家族と私の10年
真依子は、これは半ば家出のようなものだと思っている。とはいえ、ひとりでホテルに泊まるというのは1カ月以上も前から計画していて、浩太にも了承を得ているし、明日の昼には帰るのだけれど。まさか、こんなことがしたくなるとは思わなかった。
子どもたちには「ママは用事があって、一晩だけひとりで実家に帰る」と伝えている。子どもが産まれてから、一晩中家をあけるのははじめてだ。
健と美沙は今年の春で小学2年生になったとはいえ、まだまだ子どもだ。てっきり寂しがるかと思いきや、浩太と夕食にファミレスへ行く約束をしたらしく、今朝学校へ行くときはふたりとも心なしか浮き足立っていて、真依子はすこしだけ拍子抜けした。
10年前、あのプロポーズめいたことを言われた公園での夜から帰った3日後、真依子はふたたび浩太と会った。今度はシラフの状態で話し、改めて浩太から結婚の意向を伝えられ、承諾した。文房具メーカーの最終面接は、辞退した。それから3カ月後に結婚した。
正直なところ真依子は、結婚に対してすごく深く考えたり、確固たる決意があったりしたわけではなかった。浩太のことは好きだったし、とくに結婚を断る理由もない、という感じだった。
結婚後1年してから、真依子は妊娠した。それも、男の子と女の子の双子。いずれ子どもはほしいとは思っていたけれど、20代のうちに親になるとは、ほとんど予想していなかった。

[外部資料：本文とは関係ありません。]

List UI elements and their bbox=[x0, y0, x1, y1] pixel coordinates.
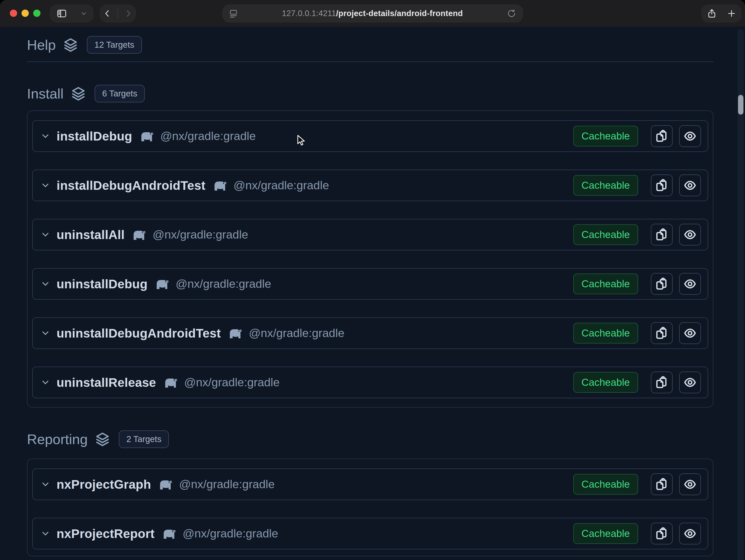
back-icon[interactable] bbox=[103, 9, 112, 18]
view-button[interactable] bbox=[679, 174, 701, 196]
eye-icon bbox=[684, 278, 696, 290]
gradle-elephant-icon bbox=[155, 278, 169, 290]
copy-button[interactable] bbox=[651, 125, 673, 147]
scrollbar-thumb[interactable] bbox=[738, 95, 743, 115]
chevron-down-icon[interactable] bbox=[80, 10, 88, 17]
target-name: installDebugAndroidTest bbox=[57, 178, 205, 193]
minimize-window-button[interactable] bbox=[22, 10, 29, 17]
target-row[interactable]: nxProjectReport @nx/gradle:gradle Cachea… bbox=[32, 518, 708, 549]
sidebar-toggle-group bbox=[50, 5, 93, 22]
section-title: Help bbox=[27, 36, 56, 54]
copy-icon bbox=[655, 278, 668, 290]
close-window-button[interactable] bbox=[10, 10, 17, 17]
copy-icon bbox=[655, 478, 668, 491]
gradle-elephant-icon bbox=[159, 479, 172, 490]
target-row[interactable]: uninstallDebug @nx/gradle:gradle Cacheab… bbox=[32, 268, 708, 300]
url-path: /project-details/android-frontend bbox=[336, 9, 463, 18]
chevron-down-icon[interactable] bbox=[41, 480, 50, 489]
target-executor: @nx/gradle:gradle bbox=[175, 277, 271, 291]
cacheable-badge: Cacheable bbox=[573, 523, 638, 544]
page-format-icon[interactable] bbox=[229, 9, 238, 18]
scrollbar-track[interactable] bbox=[738, 29, 744, 560]
copy-button[interactable] bbox=[651, 372, 673, 393]
target-row[interactable]: uninstallDebugAndroidTest @nx/gradle:gra… bbox=[32, 317, 708, 349]
section-heading-install: Install 6 Targets bbox=[27, 85, 713, 102]
gradle-elephant-icon bbox=[132, 229, 146, 240]
url-text: 127.0.0.1:4211/project-details/android-f… bbox=[238, 9, 507, 18]
copy-button[interactable] bbox=[651, 224, 673, 246]
copy-button[interactable] bbox=[651, 322, 673, 344]
view-button[interactable] bbox=[679, 474, 701, 495]
chevron-down-icon[interactable] bbox=[41, 132, 50, 141]
cacheable-badge: Cacheable bbox=[573, 126, 638, 146]
eye-icon bbox=[684, 179, 696, 191]
target-executor: @nx/gradle:gradle bbox=[233, 179, 329, 192]
forward-icon[interactable] bbox=[124, 9, 133, 18]
target-executor: @nx/gradle:gradle bbox=[179, 478, 274, 491]
new-tab-icon[interactable] bbox=[727, 9, 736, 18]
target-name: nxProjectReport bbox=[57, 527, 155, 541]
target-name: uninstallRelease bbox=[57, 375, 156, 390]
eye-icon bbox=[684, 527, 696, 540]
copy-icon bbox=[655, 179, 668, 191]
window-controls bbox=[10, 10, 40, 17]
section-divider bbox=[27, 62, 713, 62]
copy-button[interactable] bbox=[651, 273, 673, 295]
gradle-elephant-icon bbox=[140, 130, 154, 142]
gradle-elephant-icon bbox=[213, 180, 227, 191]
view-button[interactable] bbox=[679, 322, 701, 344]
target-executor: @nx/gradle:gradle bbox=[184, 376, 280, 389]
target-row[interactable]: installDebug @nx/gradle:gradle Cacheable bbox=[32, 120, 708, 152]
copy-button[interactable] bbox=[651, 174, 673, 196]
target-name: nxProjectGraph bbox=[57, 477, 151, 492]
cacheable-badge: Cacheable bbox=[573, 224, 638, 245]
copy-icon bbox=[655, 130, 668, 142]
mouse-cursor bbox=[297, 135, 307, 147]
cacheable-badge: Cacheable bbox=[573, 274, 638, 294]
chevron-down-icon[interactable] bbox=[41, 329, 50, 338]
target-group-install: installDebug @nx/gradle:gradle Cacheable bbox=[27, 110, 713, 408]
chevron-down-icon[interactable] bbox=[41, 378, 50, 387]
target-name: installDebug bbox=[57, 129, 132, 143]
target-row[interactable]: installDebugAndroidTest @nx/gradle:gradl… bbox=[32, 170, 708, 201]
chevron-down-icon[interactable] bbox=[41, 230, 50, 239]
target-row[interactable]: nxProjectGraph @nx/gradle:gradle Cacheab… bbox=[32, 468, 708, 500]
target-row[interactable]: uninstallAll @nx/gradle:gradle Cacheable bbox=[32, 219, 708, 250]
section-title: Install bbox=[27, 85, 64, 102]
target-name: uninstallDebug bbox=[57, 277, 148, 291]
cacheable-badge: Cacheable bbox=[573, 175, 638, 196]
copy-button[interactable] bbox=[651, 523, 673, 545]
layers-icon bbox=[95, 432, 110, 447]
copy-icon bbox=[655, 527, 668, 540]
gradle-elephant-icon bbox=[164, 377, 177, 388]
layers-icon bbox=[71, 86, 86, 101]
chevron-down-icon[interactable] bbox=[41, 181, 50, 190]
zoom-window-button[interactable] bbox=[33, 10, 40, 17]
layers-icon bbox=[63, 37, 78, 53]
chevron-down-icon[interactable] bbox=[41, 279, 50, 288]
gradle-elephant-icon bbox=[229, 327, 242, 339]
view-button[interactable] bbox=[679, 372, 701, 393]
eye-icon bbox=[684, 130, 696, 142]
eye-icon bbox=[684, 327, 696, 339]
target-name: uninstallAll bbox=[57, 228, 125, 242]
view-button[interactable] bbox=[679, 273, 701, 295]
nav-buttons-group bbox=[100, 5, 136, 22]
copy-button[interactable] bbox=[651, 474, 673, 495]
target-row[interactable]: uninstallRelease @nx/gradle:gradle Cache… bbox=[32, 366, 708, 398]
chevron-down-icon[interactable] bbox=[41, 529, 50, 538]
view-button[interactable] bbox=[679, 523, 701, 545]
browser-toolbar: 127.0.0.1:4211/project-details/android-f… bbox=[0, 0, 745, 27]
targets-count-badge: 2 Targets bbox=[119, 430, 169, 448]
view-button[interactable] bbox=[679, 125, 701, 147]
view-button[interactable] bbox=[679, 224, 701, 246]
targets-count-badge: 12 Targets bbox=[87, 36, 142, 54]
sidebar-icon[interactable] bbox=[56, 8, 67, 19]
share-icon[interactable] bbox=[707, 8, 717, 19]
target-executor: @nx/gradle:gradle bbox=[249, 326, 344, 340]
eye-icon bbox=[684, 229, 696, 241]
address-bar[interactable]: 127.0.0.1:4211/project-details/android-f… bbox=[223, 5, 523, 22]
toolbar-right-group bbox=[702, 5, 741, 22]
section-title: Reporting bbox=[27, 431, 88, 448]
reload-icon[interactable] bbox=[507, 9, 516, 18]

はじめての子育て(しかも2人同時!)にはとにかく四苦八苦したし、仕事と子育てを両立するようになってからは、それはそれで大変で、浩太ともたくさん喧嘩をした。でもふたりとも若かったこともあって、バイタリティにくわえてどこか楽観的なところもあり、どうにか乗り切った。
健と美沙が3歳のころ、真依子は大学を卒業してはじめて就職した、事務用品会社の仕事を辞めた。これまで預けていた保育園ではなく幼稚園に通わせることにしたという理由もあったが、仕事から離れたいという想いもあった。
真依子自身、仕事を辞めて少しほっとしたところがあった。入社当時とくらべて真依子の会社の売上は大きく落ちていて社員の士気も下がり、真依子自身もやりがいを感じられないことが多くなっていた。それに真依子の会社は社員の平均年齢が比較的若く、その会社でずっと働き続ける姿というのが、どうしても見えなかったというのもある。
ただ、これは浩太がいたからこそできた決断ではある。その点で、浩太にはやっぱり感謝している。
仕事を辞めてしばらくして、子どもたちも幼稚園に慣れはじめたところで、真依子は週に2〜3回、パートや派遣で営業の仕事をして家計を支えた。仕事の範囲は限られていたが子育てをしながら働くにはちょうどよかったし、必要な収入は得ることができた。
そうこうしているうちに、気づけば子どもたちも小学生になった。「そうこう」とはいっても、そのあいだには本当に、本当にいろいろあったけれど。でもいまでは、楽しかった記憶と大変だった記憶がごちゃ混ぜになって、頭のなかに断片的に残っている。
もちろん、親としてのサポートはまだまだ必要な年齢だけれど「とにかくかたときも目が離せない」とか「手取り足取りお世話をする」とか、そういう段階は過ぎた。
さて、これからどうしようか。そう考えることも、できるようになってきていた。